In mathematics, the Riemann–Roch theorem for surfaces describes the dimension of linear systems on an algebraic surface. The classical form of it was first given by Castelnuovo (1896, 1897), after preliminary versions of it were found by Noether (1886) and Enriques (1894). The sheaf-theoretic version is due to Hirzebruch.

==Statement==
One form of the Riemann-Roch theorem states that if $D$ is a divisor on a non-singular projective surface then
$\chi(D) = \chi(0) +\tfrac{1}{2} D . (D - K) \,$

where $\chi$ is the holomorphic Euler characteristic, the dot $.$ is the intersection number, and $K$ is the canonical divisor. The constant $\chi(0)$ is the holomorphic Euler characteristic of the trivial bundle, and is equal to $1 + p_a$, where $p_a$ is the arithmetic genus of the surface. For comparison, the Riemann-Roch theorem for a curve states that $\chi(D) = \chi(0) + \operatorname{deg}(D)$.

==Noether's formula==

Noether's formula states that

$\chi = \frac{c_1^2+c_2}{12} = \frac{(K.K)+e}{12}$

where χ=χ(0) is the holomorphic Euler characteristic, c_{1}^{2} = (K.K) is a Chern number and the self-intersection number of the canonical class K, and e = c_{2} is the topological Euler characteristic. It can be used to replace the
term χ(0) in the Riemann–Roch theorem with topological terms; this gives the Hirzebruch–Riemann–Roch theorem for surfaces.

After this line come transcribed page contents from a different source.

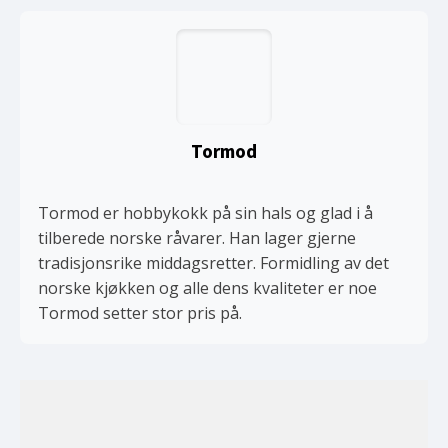
Tormod
Tormod er hobbykokk på sin hals og glad i å
tilberede norske råvarer. Han lager gjerne
tradisjonsrike middagsretter. Formidling av det
norske kjøkken og alle dens kvaliteter er noe
Tormod setter stor pris på.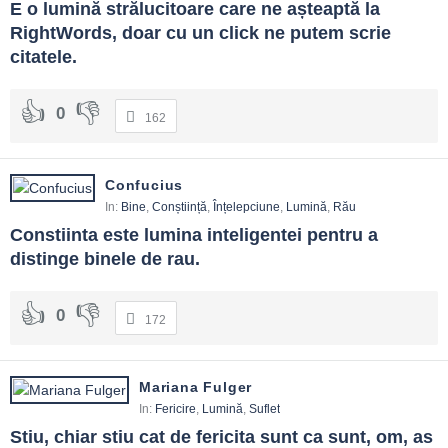
E o lumină strălucitoare care ne așteaptă la 
Aprinde o lumină mică zilnic: un gest, un cuvânt bun.
RightWords, doar cu un click ne putem scrie 
FAQ și reflecții finale
citatele.
Cum ofer lumină fără a judeca?
0
Descrii faptele, pui întrebări sincere, propui o cale și rămâi
162
disponibil.
Ce fac când eu nu văd clar?
Confucius
In:
Bine
,
Conștiință
,
Înțelepciune
,
Lumină
,
Rău
Încetinești, ceri ajutor, formulezi ipoteze și testezi pe scară mică.
Constiinta este lumina inteligentei pentru a 
E bine să spun tot adevărul imediat?
distinge binele de rau.
Spui adevărul potrivit la timpul potrivit, cu grijă pentru consecințe și
oameni.
0
172
Cum devin mai clar în vorbire?
Scrii înainte de a vorbi, tai surplusul și folosești exemple concrete.
Mariana Fulger
In:
Fericire
,
Lumină
,
Suflet
Lumina și speranța sunt naive?
Stiu, chiar stiu cat de fericita sunt ca sunt, om, as 
Nu, dacă includ realitatea întreagă. Ele curagiază acțiunea, nu o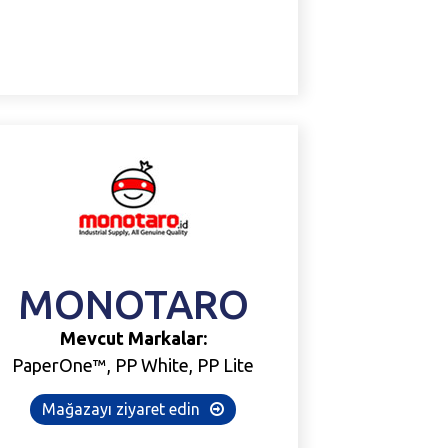
MONOTARO
Mevcut Markalar:
PaperOne™, PP White, PP Lite
Mağazayı ziyaret edin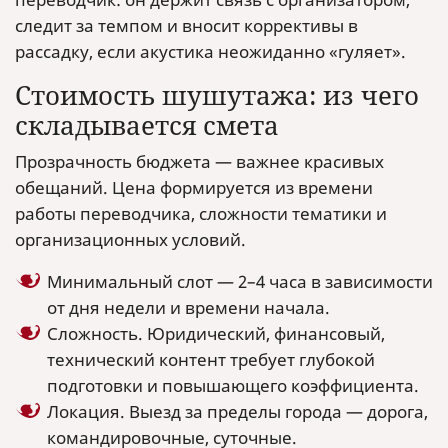
следит за темпом и вносит коррективы в
рассадку, если акустика неожиданно «гуляет».
Стоимость шушутажа: из чего
складывается смета
Прозрачность бюджета — важнее красивых
обещаний. Цена формируется из времени
работы переводчика, сложности тематики и
организационных условий.
Минимальный слот — 2–4 часа в зависимости
от дня недели и времени начала.
Сложность. Юридический, финансовый,
технический контент требует глубокой
подготовки и повышающего коэффициента.
Локация. Выезд за пределы города — дорога,
командировочные, суточные.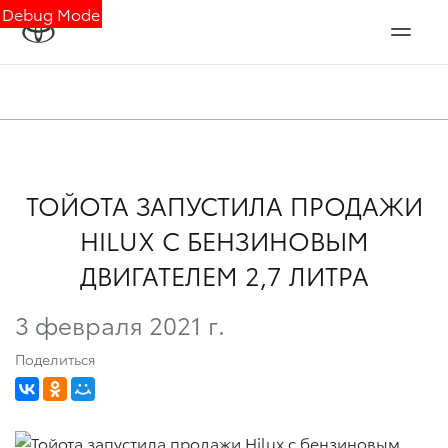
Debug Mode
ТОЙОТА ЗАПУСТИЛА ПРОДАЖИ
HILUX C БЕНЗИНОВЫМ
ДВИГАТЕЛЕМ 2,7 ЛИТРА
3 февраля 2021 г.
Поделиться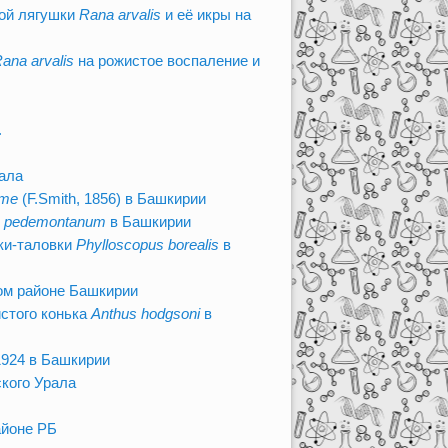
дой лягушки
Rana arvalis
и её икры на
ana arvalis
на рожистое воспаление и
.
рала
rme
(F.Smith, 1856) в Башкирии
 pedemontanum
в Башкирии
ки-таловки
Phylloscopus borealis
в
ом районе Башкирии
стого конька
Anthus hodgsoni
в
924 в Башкирии
ского Урала
айоне РБ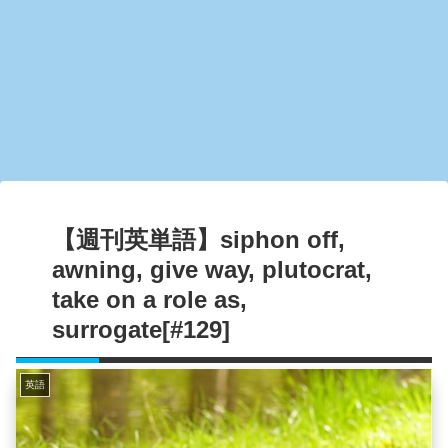
【週刊英単語】siphon off,
awning, give way, plutocrat,
take on a role as,
surrogate[#129]
英語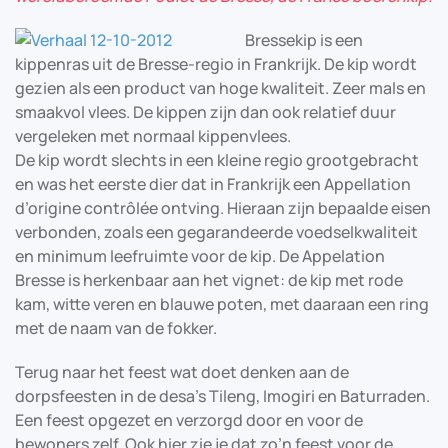
Bressekip is een
kippenras uit de Bresse-regio in Frankrijk. De kip wordt
gezien als een product van hoge kwaliteit. Zeer mals en
smaakvol vlees. De kippen zijn dan ook relatief duur
vergeleken met normaal kippenvlees.
De kip wordt slechts in een kleine regio grootgebracht
en was het eerste dier dat in Frankrijk een Appellation
d’origine contrôlée ontving. Hieraan zijn bepaalde eisen
verbonden, zoals een gegarandeerde voedselkwaliteit
en minimum leefruimte voor de kip. De Appelation
Bresse is herkenbaar aan het vignet: de kip met rode
kam, witte veren en blauwe poten, met daaraan een ring
met de naam van de fokker.
Terug naar het feest wat doet denken aan de
dorpsfeesten in de desa’s Tileng, Imogiri en Baturraden.
Een feest opgezet en verzorgd door en voor de
bewoners zelf. Ook hier zie je dat zo’n feest voor de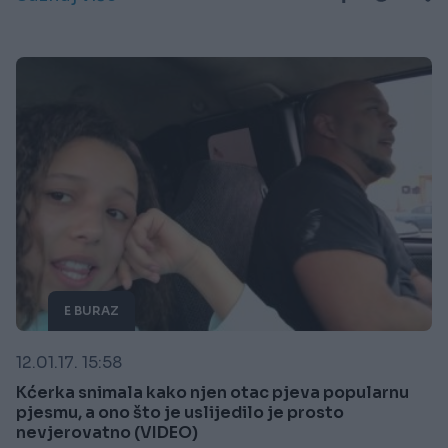
E BURAZ
12.01.17. 15:58
Kćerka snimala kako njen otac pjeva popularnu
pjesmu, a ono što je uslijedilo je prosto
nevjerovatno (VIDEO)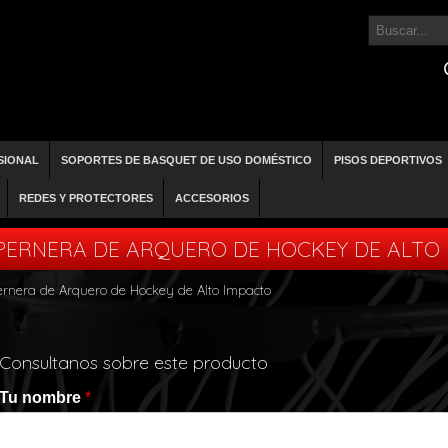
SIONAL
SOPORTES DE BASQUET DE USO DOMÉSTICO
PISOS DEPORTIVOS
REDES Y PROTECTORES
ACCESORIOS
PERNERA DE ARQUERO DE HOCKEY DE ALTO
ernera de Arquero de Hockey de Alto Impacto
Consultanos sobre este producto
Tu nombre
*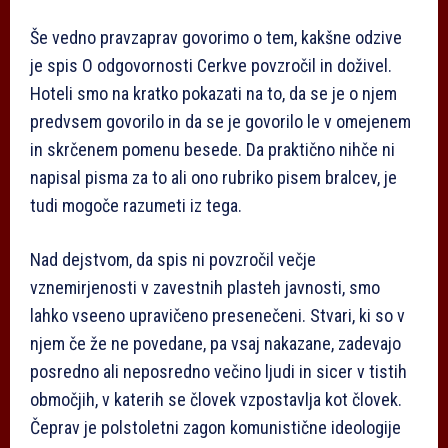
Še vedno pravzaprav govorimo o tem, kakšne odzive
je spis O odgovornosti Cerkve povzročil in doživel.
Hoteli smo na kratko pokazati na to, da se je o njem
predvsem govorilo in da se je govorilo le v omejenem
in skrčenem pomenu besede. Da praktično nihče ni
napisal pisma za to ali ono rubriko pisem bralcev, je
tudi mogoče razumeti iz tega.
Nad dejstvom, da spis ni povzročil večje
vznemirjenosti v zavestnih plasteh javnosti, smo
lahko vseeno upravičeno presenečeni. Stvari, ki so v
njem če že ne povedane, pa vsaj nakazane, zadevajo
posredno ali neposredno večino ljudi in sicer v tistih
območjih, v katerih se človek vzpostavlja kot človek.
Čeprav je polstoletni zagon komunistične ideologije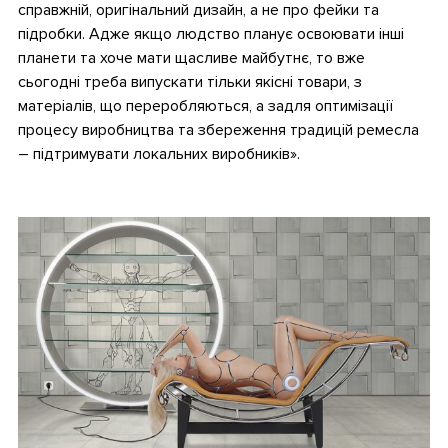
справжній, оригінальний дизайн, а не про фейки та
підробки. Адже якщо людство планує освоювати інші
планети та хоче мати щасливе майбутнє, то вже
сьогодні треба випускати тільки якісні товари, з
матеріалів, що переробляються, а задля оптимізації
процесу виробництва та збереження традицій ремесла
– підтримувати локальних виробників».
.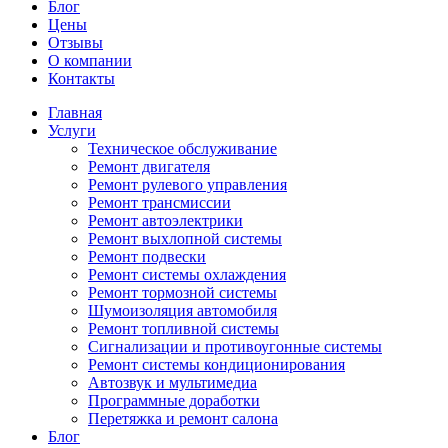
Блог
Цены
Отзывы
О компании
Контакты
Главная
Услуги
Техническое обслуживание
Ремонт двигателя
Ремонт рулевого управления
Ремонт трансмиссии
Ремонт автоэлектрики
Ремонт выхлопной системы
Ремонт подвески
Ремонт системы охлаждения
Ремонт тормозной системы
Шумоизоляция автомобиля
Ремонт топливной системы
Сигнализации и противоугонные системы
Ремонт системы кондиционирования
Автозвук и мультимедиа
Программные доработки
Перетяжка и ремонт салона
Блог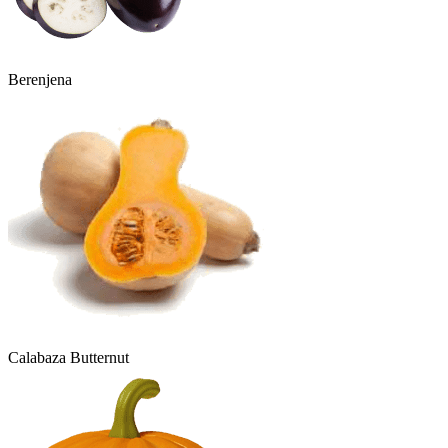
Berenjena
Calabaza Butternut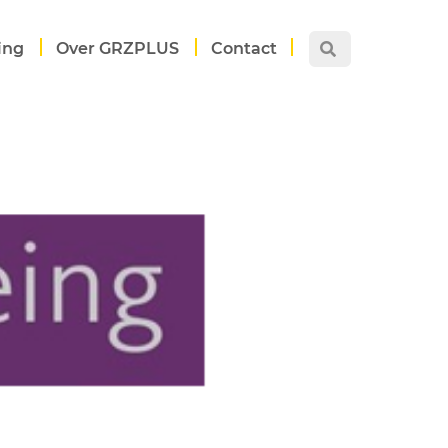
ing
Over GRZPLUS
Contact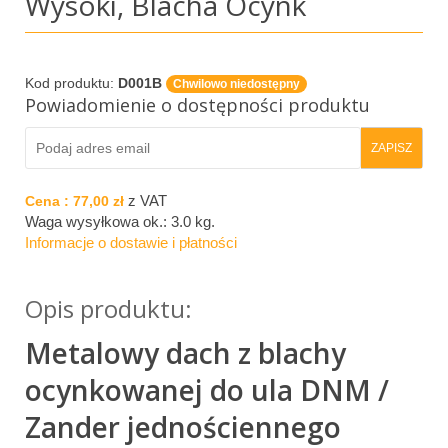
Wysoki, Blacha Ocynk
Kod produktu:
D001B
Chwilowo niedostępny
Powiadomienie o dostępności produktu
z VAT
Cena :
77,00 zł
Waga wysyłkowa ok.:
3.0 kg
.
Informacje o dostawie i płatności
Opis produktu:
Metalowy dach z blachy
ocynkowanej do ula DNM /
Zander jednościennego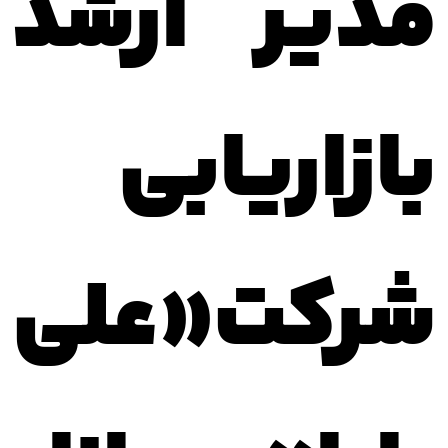
مدیر ارشد
بازاریابی
شرکت«علی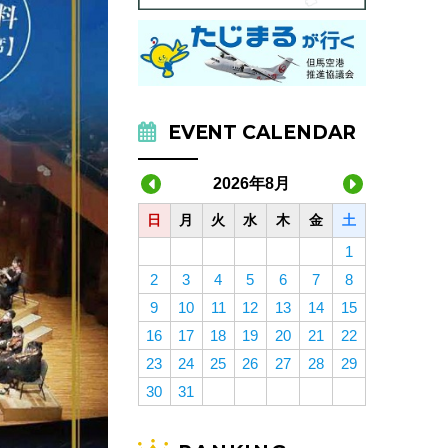
EVENT CALENDAR
2026年8月
日
月
火
水
木
金
土
1
2
3
4
5
6
7
8
9
10
11
12
13
14
15
16
17
18
19
20
21
22
23
24
25
26
27
28
29
30
31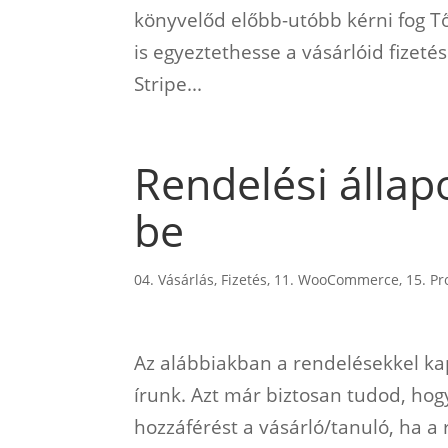
könyvelőd előbb-utóbb kérni fog Tő
is egyeztethesse a vásárlóid fizet
Stripe...
Rendelési állap
be
04. Vásárlás, Fizetés
,
11. WooCommerce
,
15. P
Az alábbiakban a rendelésekkel ka
írunk. Azt már biztosan tudod, ho
hozzáférést a vásárló/tanuló, ha a 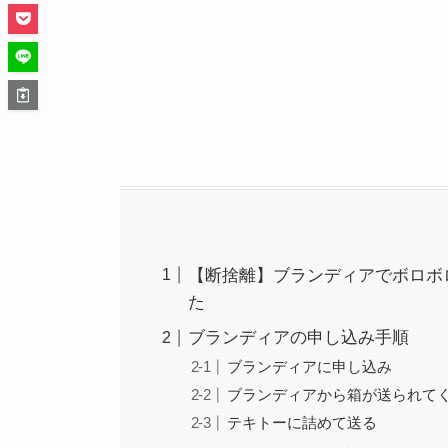
【断捨離】ブランディアでボロボ
た
ブランディアの申し込み手順
ブランディアに申し込み
ブランディアから箱が送られて
テキトーに詰めて送る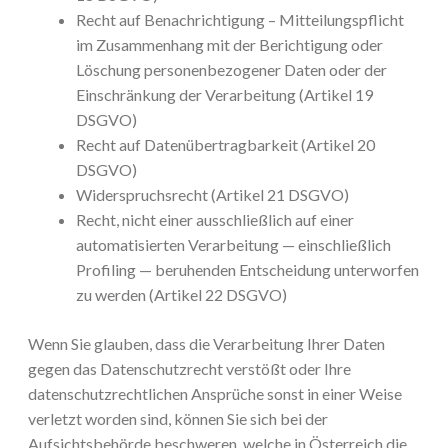
Recht auf Benachrichtigung – Mitteilungspflicht
im Zusammenhang mit der Berichtigung oder
Löschung personenbezogener Daten oder der
Einschränkung der Verarbeitung (Artikel 19
DSGVO)
Recht auf Datenübertragbarkeit (Artikel 20
DSGVO)
Widerspruchsrecht (Artikel 21 DSGVO)
Recht, nicht einer ausschließlich auf einer
automatisierten Verarbeitung — einschließlich
Profiling — beruhenden Entscheidung unterworfen
zu werden (Artikel 22 DSGVO)
Wenn Sie glauben, dass die Verarbeitung Ihrer Daten
gegen das Datenschutzrecht verstößt oder Ihre
datenschutzrechtlichen Ansprüche sonst in einer Weise
verletzt worden sind, können Sie sich bei der
Aufsichtsbehörde beschweren, welche in Österreich die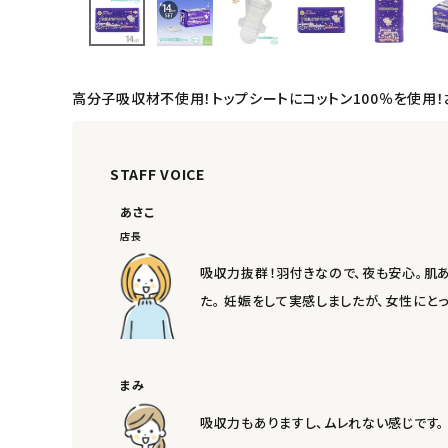
日用品雑貨
フェムケア
高分子吸収材不使用！トップシートにコットン100％を使用
インナー・下着・ナイトウェア
キッズ・ベビー・マタニティ
STAFF VOICE
あさこ
キッチン用品
店長
フード・ドリンク
吸収力抜群！羽付きなので、夜も安心。肌
た。 妊娠をして実感しましたが、女性に
ブランド
定期購入
まみ
オリジナルブランド
吸収力もありますし、ムレれない感じです。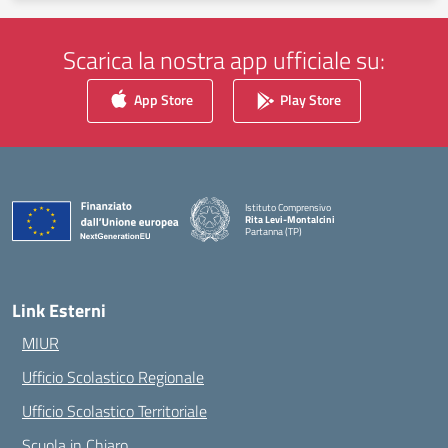
Scarica la nostra app ufficiale su:
App Store
Play Store
Istituto Comprensivo
Rita Levi-Montalcini
Partanna (TP)
— Visita la pagina iniziale della scuola
Link Esterni
MIUR
Ufficio Scolastico Regionale
Ufficio Scolastico Territoriale
Scuola in Chiaro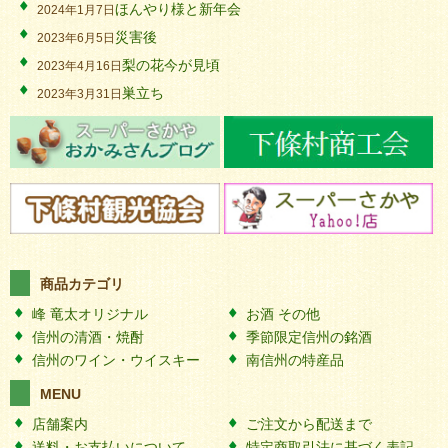
ほんやり様と新年会
2024年1月7日
災害後
2023年6月5日
梨の花今が見頃
2023年4月16日
巣立ち
2023年3月31日
商品カテゴリ
峰 竜太オリジナル
お酒 その他
信州の清酒・焼酎
季節限定信州の銘酒
信州のワイン・ウイスキー
南信州の特産品
MENU
店舗案内
ご注文から配送まで
送料・お支払いについて
特定商取引法に基づく表記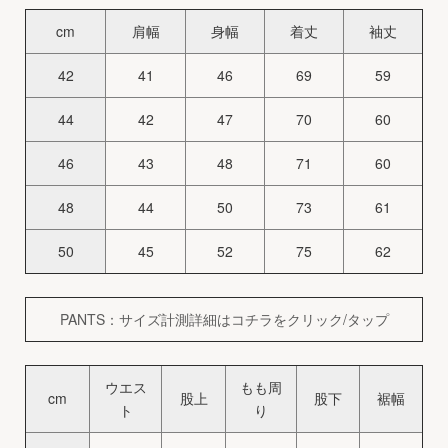
cm
肩幅
身幅
着丈
袖丈
42
41
46
69
59
44
42
47
70
60
46
43
48
71
60
48
44
50
73
61
50
45
52
75
62
PANTS：サイズ計測詳細はコチラをクリック/タップ
ウエス
もも周
cm
股上
股下
裾幅
ト
り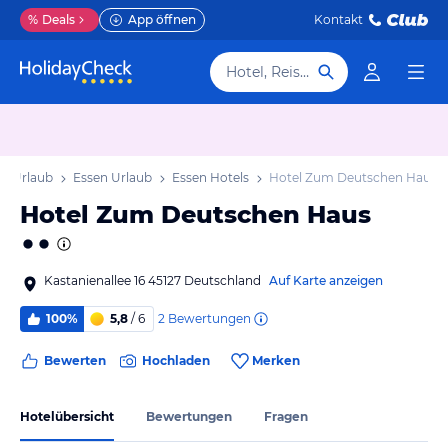
%
Deals
App öffnen
Kontakt
Hotel, Reiseziel
en Urlaub
Essen Urlaub
Essen Hotels
Hotel Zum Deutschen Haus
Hotel Zum Deutschen Haus
Kastanienallee 16 45127 Deutschland
Auf Karte anzeigen
2
Bewertungen
100%
5,8
/ 6
Bewerten
Hochladen
Merken
Hotelübersicht
Bewertungen
Fragen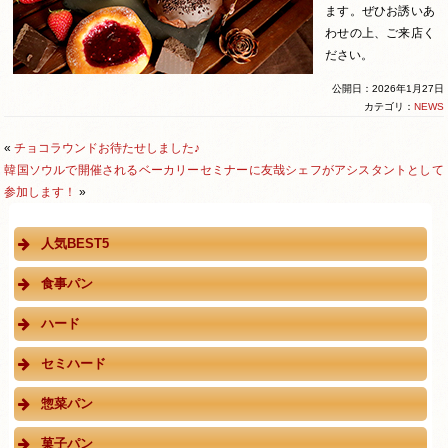
ます。ぜひお誘いあ
わせの上、ご来店く
ださい。
公開日：2026年1月27日
カテゴリ：
NEWS
«
チョコラウンドお待たせしました♪
韓国ソウルで開催されるベーカリーセミナーに友哉シェフがアシスタントとして
参加します！
»
人気BEST5
食事パン
ハード
セミハード
惣菜パン
菓子パン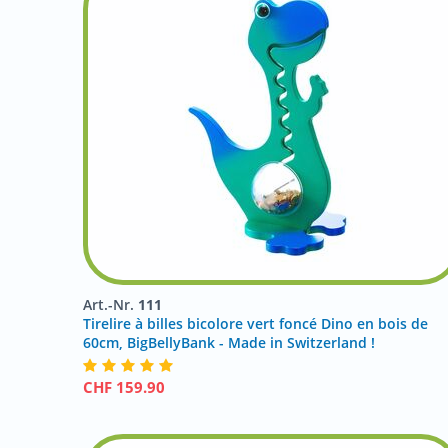
Art.-Nr.
111
Tirelire à billes bicolore vert foncé Dino en bois de
60cm, BigBellyBank - Made in Switzerland !
CHF
159.90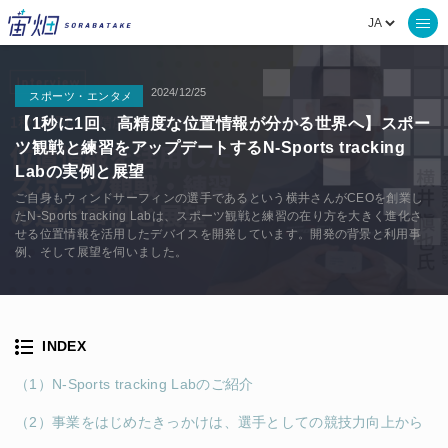
2024/12/25
スポーツ・エンタメ
【1秒に1回、高精度な位置情報が分かる世界へ】スポー
ツ観戦と練習をアップデートするN-Sports tracking
Labの実例と展望
ご自身もウィンドサーフィンの選手であるという横井さんがCEOを創業し
たN-Sports tracking Labは、スポーツ観戦と練習の在り方を大きく進化さ
せる位置情報を活用したデバイスを開発しています。開発の背景と利用事
例、そして展望を伺いました。
INDEX
（1）N-Sports tracking Labのご紹介
（2）事業をはじめたきっかけは、選手としての競技力向上から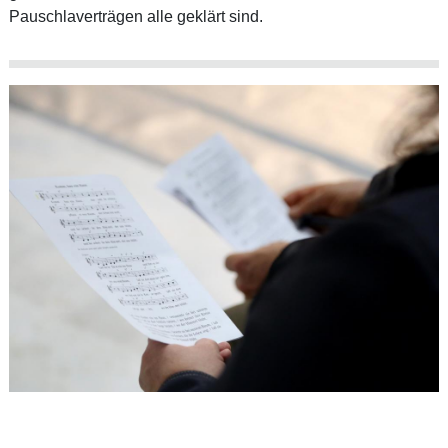
Pauschlaverträgen alle geklärt sind.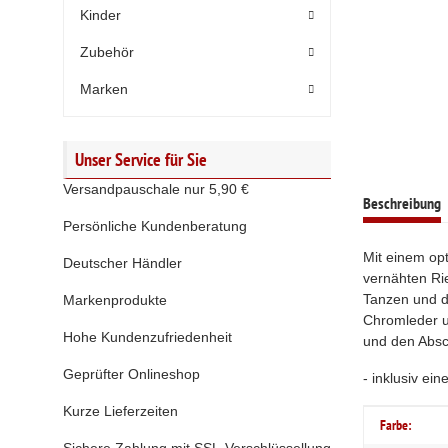
Kinder
Zubehör
Marken
Unser Service für Sie
Versandpauschale nur 5,90 €
weitere Regis
Beschreibung
Persönliche Kundenberatung
Mit einem op
Deutscher Händler
vernähten Ri
Tanzen und d
Markenprodukte
Chromleder u
Hohe Kundenzufriedenheit
und den Absc
Geprüfter Onlineshop
- inklusiv ei
Kurze Lieferzeiten
Produktei
Wert
Farbe:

==Relation to the Hirzebruch–Riemann–Roch theorem==
For surfaces, the Hirzebruch–Riemann–Roch theorem is essentially the Riemann–Roch theorem for surfaces combined with the Noether formula. To see this, recall that for each divisor D on a surface there is an invertible sheaf L = O(D) such that the linear system of D is more or less the space of sections of L.
For surfaces the Todd class is $1 + c_1(X) / 2 + (c_1(X)^2 + c_2(X)) / 12$, and the Chern character of the sheaf L is just $1 + c_1(L) + c_1(L)^2 / 2$, so the Hirzebruch–Riemann–Roch theorem states that

 $$\begin{align}
\chi(D) &= h^0(L) - h^1(L) + h^2(L)\\
&= \frac{1}{2} c_1(L)^2 + \frac{1}{2} c_1(L) \, c_1(X) + \frac{1}{12} \left(c_1(X)^2 + c_2(X)\right)
\end{align}$$

Fortunately this can be written in a clearer form as follows. First putting D = 0 shows that

 $\chi(0) = \frac{1}{12}\left(c_1(X)^2 + c_2(X)\right)$ (Noether's formula)

For invertible sheaves (line bundles) the second Chern class vanishes. The products of second cohomology classes can be identified with intersection numbers in the Picard group, and we get a more classical version of Riemann Roch for surfaces:

 $\chi(D) = \chi(0) + \frac{1}{2}(D.D - D.K)$

If we want, we can use Serre duality to express h^{2}(O(D)) as h^{0}(O(K − D)), but unlike the case of curves there is in general no easy way to write the h^{1}(O(D)) term in a form not involving sheaf cohomology (although in practice it often vanishes).

==Early versions==
The earliest forms of the Riemann-Roch theorem for surfaces were often stated as an inequality rather than an equality, because there was no direct geometric description of first cohomology groups.
A typical example is given by Zariski (1995), which states that

$r\ge n-\pi+p_a+1-i$

where
- r is the dimension of the complete linear system |D| of a divisor D (so r = h^{0}(O(D)) −1)
- n is the virtual degree of D, given by the self-intersection number (D.D)
- π is the virtual genus of D, equal to 1 + (D.D + K.D)/2
- p_{a} is the arithmetic genus χ(O_{F}) − 1 of the surface
- i is the index of speciality of D, equal to dim H^{0}(O(K − D)) (which by Serre duality is the same as dim H^{2}(O(D))).

The difference between the two sides of this inequality was called the superabundance s of the divisor D.
Comparing this inequality with the sheaf-theoretic version of the Riemann-Roch theorem shows that the superabundance of D is given by s = dim H^{1}(O(D)). The divisor D was called regular if i = s = 0 (or in other words if all higher cohomology groups of O(D) vanish) and superabundant if s > 0.